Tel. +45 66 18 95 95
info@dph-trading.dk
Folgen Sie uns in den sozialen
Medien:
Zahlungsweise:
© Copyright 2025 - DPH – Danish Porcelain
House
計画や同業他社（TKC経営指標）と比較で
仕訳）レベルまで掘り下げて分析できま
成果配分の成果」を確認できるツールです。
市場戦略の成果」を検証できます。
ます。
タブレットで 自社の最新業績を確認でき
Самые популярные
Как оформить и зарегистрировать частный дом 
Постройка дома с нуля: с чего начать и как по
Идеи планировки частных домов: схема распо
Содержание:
...
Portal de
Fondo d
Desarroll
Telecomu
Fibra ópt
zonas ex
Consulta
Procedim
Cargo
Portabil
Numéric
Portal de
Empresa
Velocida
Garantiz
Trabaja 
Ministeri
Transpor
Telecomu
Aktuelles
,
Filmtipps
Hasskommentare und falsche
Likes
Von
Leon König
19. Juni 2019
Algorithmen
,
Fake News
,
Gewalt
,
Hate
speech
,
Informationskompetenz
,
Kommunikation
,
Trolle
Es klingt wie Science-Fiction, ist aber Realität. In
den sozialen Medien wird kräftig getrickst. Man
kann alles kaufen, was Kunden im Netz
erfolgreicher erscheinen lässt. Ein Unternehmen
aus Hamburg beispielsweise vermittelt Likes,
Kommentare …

■ **Brief**
Reproduce each line of the records in which the word "Medien" appears.

■ **Exercise answer**
Medien:
den sozialen Medien wird kräftig getrickst. Man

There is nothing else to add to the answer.